However, creating new publick/private key pairs is an incredibly expensive operation,
Uh? Creating a Diffie-Hellman public/private key pair is actually quite
simple. Even an RSA pair is not all that hard, considering that a set of
N prime numbers can generate N.(N-1)/2 key pairs.
Ok, so the actual generating of new keys may not help us much.
The logical
consequence of authenticated e-mail is bound to be authenticated spam...
You don't see that as a step in the right direction?
It depends whether you use something like PGP or something like PKI. If PGP or PGP-like, then the spammers can very easily create throw away identities, and we have not gained much.

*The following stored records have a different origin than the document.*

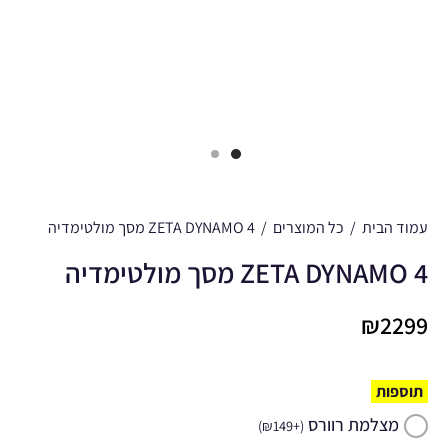
עמוד הבית
/
כל המוצרים
/
ZETA DYNAMO 4 מסך מולטימדיה
ZETA DYNAMO 4 מסך מולטימדיה
₪
2299
תוספות
מצלמת רוורס
)
₪
149
+
(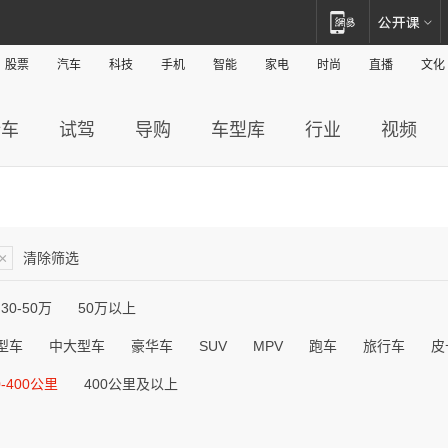
股票
汽车
科技
手机
智能
家电
时尚
直播
文化
新车
试驾
导购
车型库
行业
视频
×
清除筛选
30-50万
50万以上
型车
中大型车
豪华车
SUV
MPV
跑车
旅行车
皮
0-400公里
400公里及以上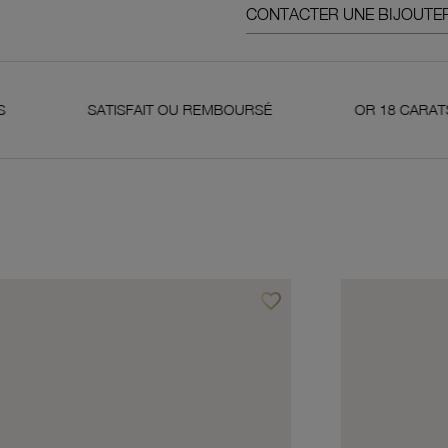
CONTACTER UNE BIJOUTER
ATISFAIT OU REMBOURSÉ
OR 18 CARATS 750 MILLIÈM
favorite_border
avoris
Ajouter à vos favoris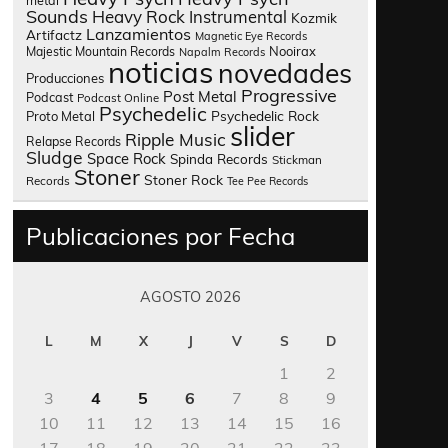
metal
Sounds
Heavy Rock
Instrumental
Kozmik
Lanzamientos
Artifactz
Magnetic Eye Records
Nooirax
Majestic Mountain Records
Napalm Records
noticias
novedades
Producciones
Progressive
Post Metal
Podcast
Podcast Online
Psychedelic
Psychedelic Rock
Proto Metal
slider
Ripple Music
Relapse Records
Sludge
Space Rock
Spinda Records
Stickman
Stoner
Stoner Rock
Records
Tee Pee Records
Publicaciones por Fecha
AGOSTO 2026
L
M
X
J
V
S
D
1
2
3
4
5
6
7
8
9
10
11
12
13
14
15
16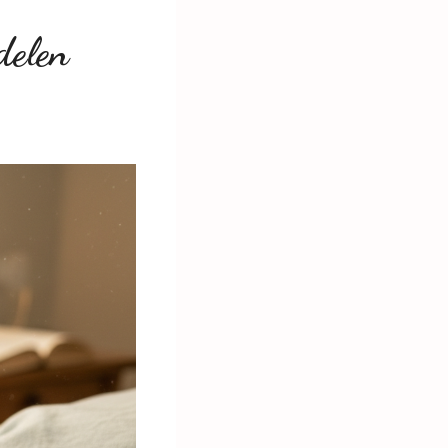
delen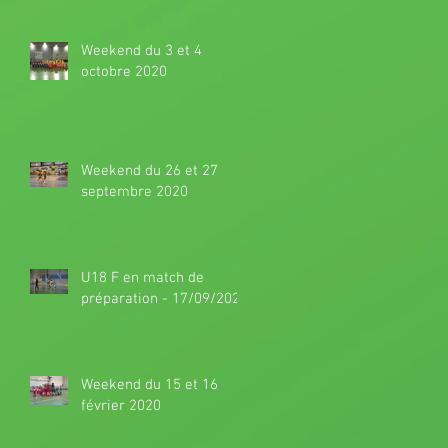
Weekend du 3 et 4
octobre 2020
Weekend du 26 et 27
septembre 2020
U18 F en match de
préparation - 17/09/2020
Weekend du 15 et 16
février 2020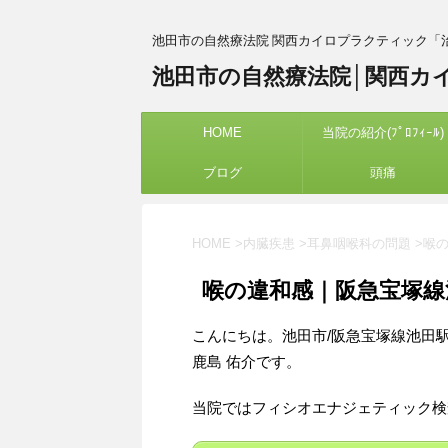
池田市の自然療法院 関西カイロプラクティック「
池田市の自然療法院│関西カ
HOME
当院の紹介(ﾌﾟﾛﾌｨｰﾙ)
ブログ
頭痛
HOME
>
内臓疾患
>
耳鼻咽喉科の問題
>
喉
喉の違和感｜阪急宝塚線
こんにちは。池田市/阪急宝塚線池田
鹿島 佑介です。
当院ではフィシオエナジェティック検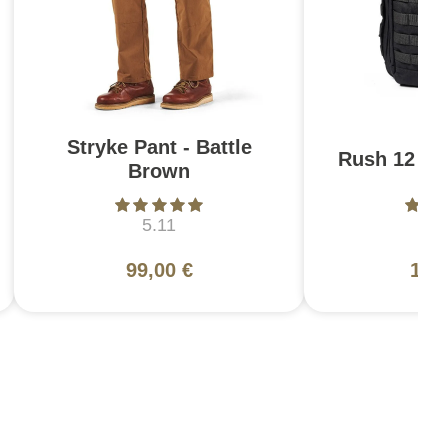
Stryke Pant - Battle
Rush 12 2.0
Brown
5.11
5
99,00 €
130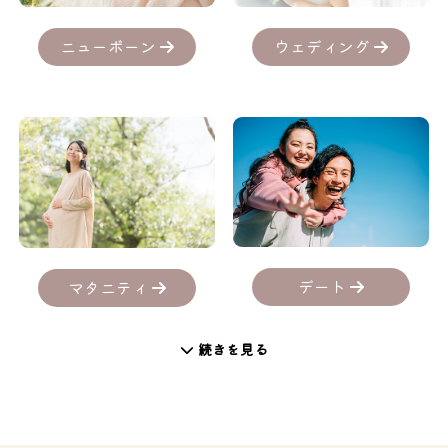
ニューボーン
ウェディング
デート
マタニティ
続きを見る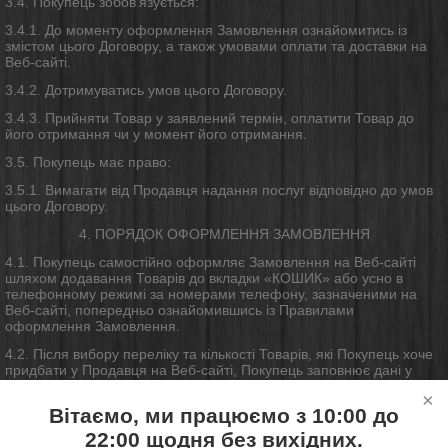
3.4. Покупець зобов'язується:
3.4.1. До моменту оформлення Замовлення ознайомитись із
змістом цього Договору, а також умовами оплати та доставки на
Веб-сайті.
3.4.2. Дотримуватись умов цього Договору.
3.4.3. Прийняти Товар у заявлений термін, оплатити Товар до
його отримання чи у момент його отримання.
3.5. Покупець має право:
3.5.1. Вимагати від Продавця надання послуг відповідно до умов
цього Договору.
4. ПОРЯДОК ОФОРМЛЕННЯ ЗАМОВЛЕННЯ
4.1. Покупець самостійно оформляє Замовлення на Веб-сайті
шляхом додавання Товарів до вкладки «КОШИК» або усно в
телефонному режимі за номерами телефону, зазначеними на
Веб-сайті, попередньо ознайомившись із Правилами
оформлення Замовлення.
4.2. Після вибору переліку та кількості Товарів, які Покупець хоче
придбати у Продавця на Веб-сайті, Покупець заповнює дані у
відповідній формі Замовлення, вказує форму оплати та вибирає
опцію «ОФОРМИТИ ЗАМОВЛЕННЯ».
Вітаємо, ми працюємо з 10:00 до
4.3. Покупець може одержати Товар шляхом доставки або
22:00 щодня без вихідних.
забрати Товар самостійно.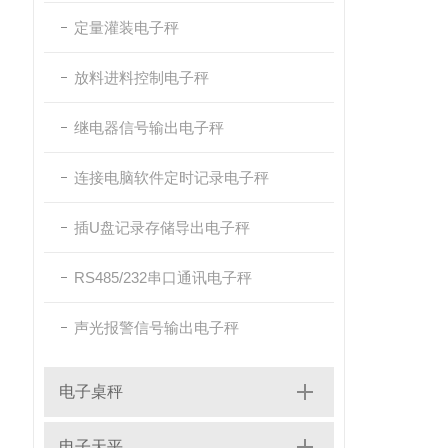
定量灌装电子秤
放料进料控制电子秤
继电器信号输出电子秤
连接电脑软件定时记录电子秤
插U盘记录存储导出电子秤
RS485/232串口通讯电子秤
声光报警信号输出电子秤
电子桌秤
电子天平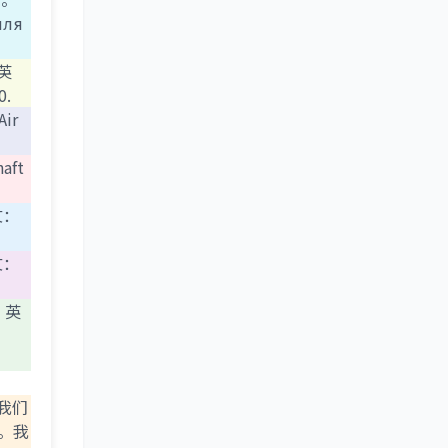
иля
英
0.
ir
ft
文：
文：
。英
我们
。我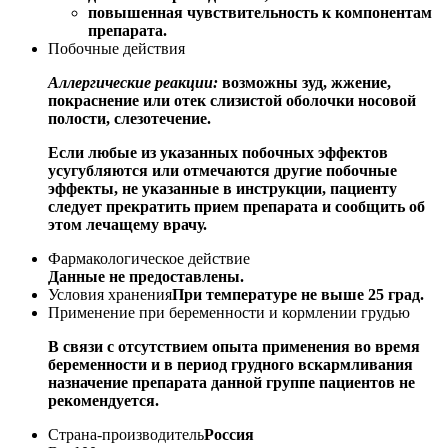
повышенная чувствительность к компонентам
препарата.
Побочные действия
Аллергические реакции:
возможны зуд, жжение,
покраснение или отек слизистой оболочки носовой
полости, слезотечение.
Если любые из указанных побочных эффектов
усугубляются или отмечаются другие побочные
эффекты, не указанные в инструкции, пациенту
следует прекратить прием препарата и сообщить об
этом лечащему врачу.
Фармакологическое действие
Данные не предоставлены.
Условия хранения
При температуре не выше 25 град.
Применение при беременности и кормлении грудью
В связи с отсутствием опыта применения во время
беременности и в период грудного вскармливания
назначение препарата данной группе пациентов не
рекомендуется.
Страна-производитель
Россия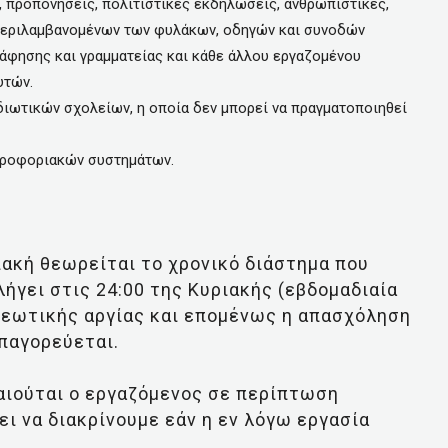
ς, προπονήσεις, πολιτιστικές εκδηλώσεις, ανθρωπιστικές,
μπεριλαμβανομένων των φυλάκων, οδηγών και συνοδών
φησης και γραμματείας και κάθε άλλου εργαζομένου
υτών.
ιωτικών σχολείων, η οποία δεν μπορεί να πραγματοποιηθεί
ηροφοριακών συστημάτων.
ακή θεωρείται το χρονικό διάστημα που
λήγει στις 24:00 της Κυριακής (εβδομαδιαία
χρεωτικής αργίας και επομένως η απασχόληση
παγορεύεται.
καιούται ο εργαζόμενος σε περίπτωση
ει να διακρίνουμε εάν η εν λόγω εργασία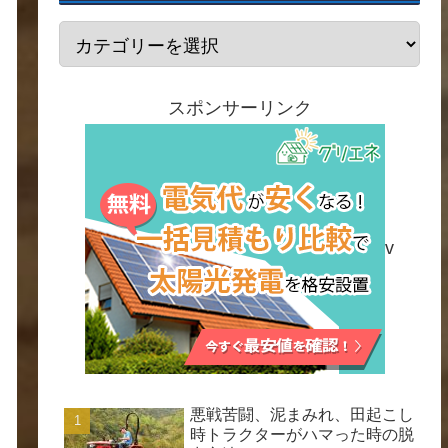
スポンサーリンク
v
悪戦苦闘、泥まみれ、田起こし
時トラクターがハマった時の脱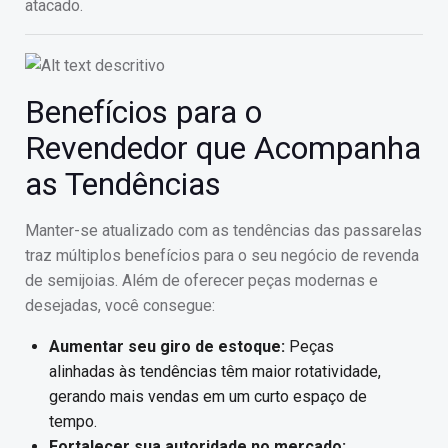
atacado.
Benefícios para o
Revendedor que Acompanha
as Tendências
Manter-se atualizado com as tendências das passarelas
traz múltiplos benefícios para o seu negócio de revenda
de semijoias. Além de oferecer peças modernas e
desejadas, você consegue:
Aumentar seu giro de estoque:
Peças
alinhadas às tendências têm maior rotatividade,
gerando mais vendas em um curto espaço de
tempo.
Fortalecer sua autoridade no mercado: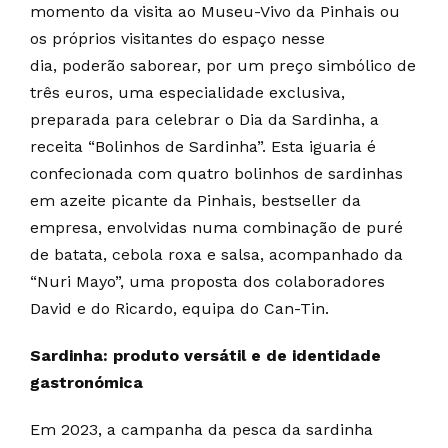
momento da visita ao Museu-Vivo da Pinhais ou
os próprios visitantes do espaço nesse
dia, poderão saborear, por um preço simbólico de
três euros, uma especialidade exclusiva,
preparada para celebrar o Dia da Sardinha, a
receita “Bolinhos de Sardinha”. Esta iguaria é
confecionada com quatro bolinhos de sardinhas
em azeite picante da Pinhais, bestseller da
empresa, envolvidas numa combinação de puré
de batata, cebola roxa e salsa, acompanhado da
“Nuri Mayo”, uma proposta dos colaboradores
David e do Ricardo, equipa do Can-Tin.
Sardinha: produto versátil e de identidade
gastronómica
Em 2023, a campanha da pesca da sardinha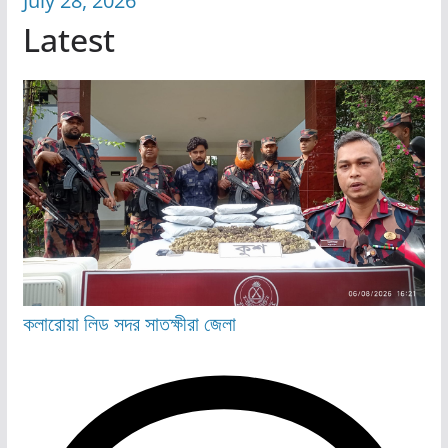
July 28, 2026
Latest
কলারোয়া
লিড
সদর
সাতক্ষীরা জেলা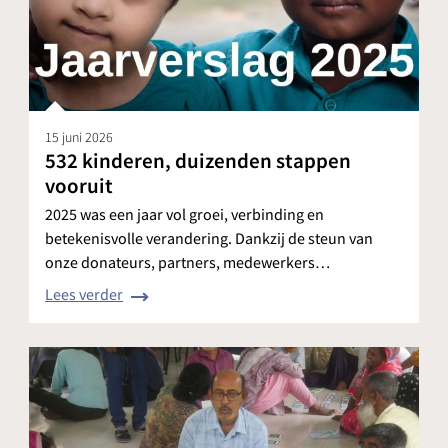
15 juni 2026
532 kinderen, duizenden stappen
vooruit
2025 was een jaar vol groei, verbinding en
betekenisvolle verandering. Dankzij de steun van
onze donateurs, partners, medewerkers…
Lees verder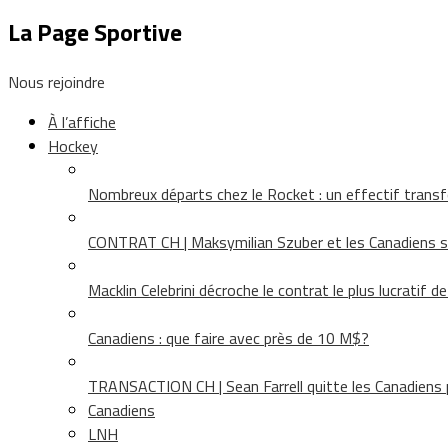
La Page Sportive
Nous rejoindre
À l’affiche
Hockey
Nombreux départs chez le Rocket : un effectif tra
CONTRAT CH | Maksymilian Szuber et les Canadiens 
Macklin Celebrini décroche le contrat le plus lucratif d
Canadiens : que faire avec près de 10 M$?
TRANSACTION CH | Sean Farrell quitte les Canadiens p
Canadiens
LNH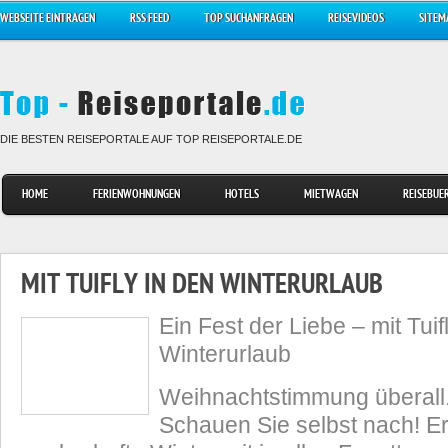
WEBSEITE EINTRAGEN
RSS FEED
TOP SUCHANFRAGEN
REISEVIDEOS
SITEM
DIE BESTEN REISEPORTALE AUF TOP REISEPORTALE.DE
HOME
FERIENWOHNUNGEN
HOTELS
MIETWAGEN
REISEBUE
MIT TUIFLY IN DEN WINTERURLAUB
Ein Fest der Liebe – mit Tuif
Winterurlaub
Weihnachtstimmung überall. 
Schauen Sie selbst nach! Er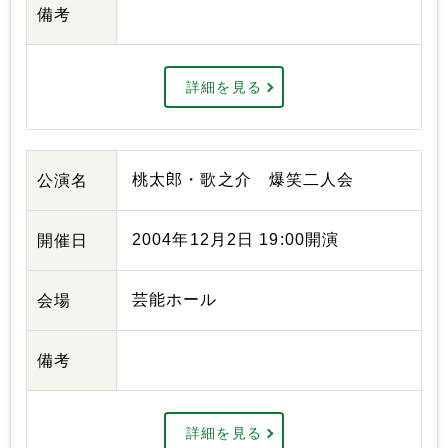
備考
詳細を見る
桃太郎・歌之介 爆笑二人会
公演名
2004年12月2日 19:00開演
開催日
芸能ホール
会場
備考
詳細を見る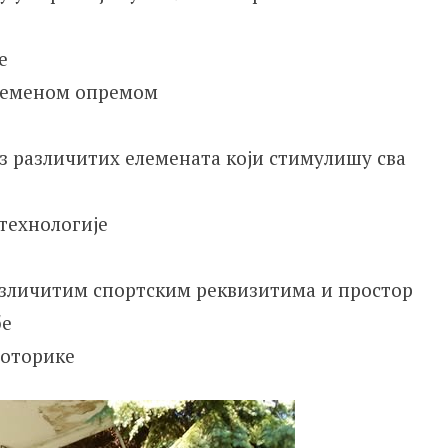
е
ременом опремом
 из различитих елемената који стимулишу сва
технологије
азличитим спортским реквизитима и простор
бе
моторике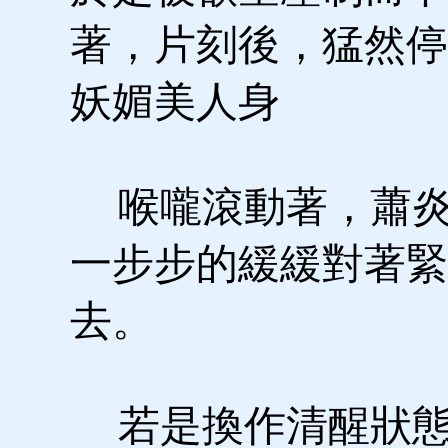
著，片刻後，猛然停
妖媚美人身
喉嚨滾動著，蕭炎
一步步的緩緩對著緊
去。
若是換作清醒狀態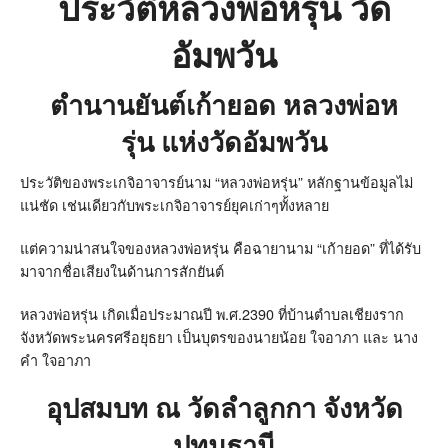
ประวัติหลวงพ่อหรุ่น วัด
อัมพวัน
ตำนานยันต์เก้ายอด หลวงพ่อห
รุ่น
แห่งวัดอัมพวัน
ประวัติของพระเกจิอาจารย์นาม
“
หลวงพ่อหรุ่น
”
หลักฐานข้อมูลไม่
แน่ชัด เช่นเดียวกับพระเกจิอาจารย์ยุคเก่าๆทั้งหลาย
แต่ความน่าสนใจของหลวงพ่อหรุ่น คือฉายานาม
“
เก้ายอด
”
ที่ได้รับ
มาจากชื่อเสียงในด้านการสักยันต์
หลวงพ่อหรุ่น
เกิดเมื่อประมาณปี พ
.
ศ
.2390
ที่บ้านตำบลเชียงราก
จังหวัดพระนครศรีอยุธยา เป็นบุตรของนายน้อย ใจอาภา และ นาง
คำ ใจอาภา
อุปสมบท ณ วัดลำลูกกา จังหวัด
ปทุมธานี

Only the ability to recognize a known sender.
In fact, spammers seldom fake the email addresses of one of your friends, so a PGP solution would not be a dramatic improvement over simply maintaining a "white list" of friendly email addresses.
Right.
If PKI or PKI-like, then the spammers would need to obtain an actual certificate for each of their throwaway identities. But so would everyone else, which implicitly limits the cost of obtaining a certificate to whatever the public can bear, and the amount of identity checks to whatever the public is willing to accept, which today is an e-mail reachability test. So, the spammers will be slowed down, but not much.
Disagree. If people want to run their own MTA or a substantial mailing list, it's not unreasonable to require much more than a simple email reachability check. Usually this includes buying a domain name anyway. Having to buy a certificate or having some relations sign a newly generated key isn't a huge imposition.
People who don't want/need an MTA of their own and only send hand-typed email can use a service provider who can limit the number of messasges from such customers to 100 per hour or so. That means that even if a spammer spams for an entire weekend until his account is yanked, that's less than 10k messages which isn't enough to make spamming worth their while.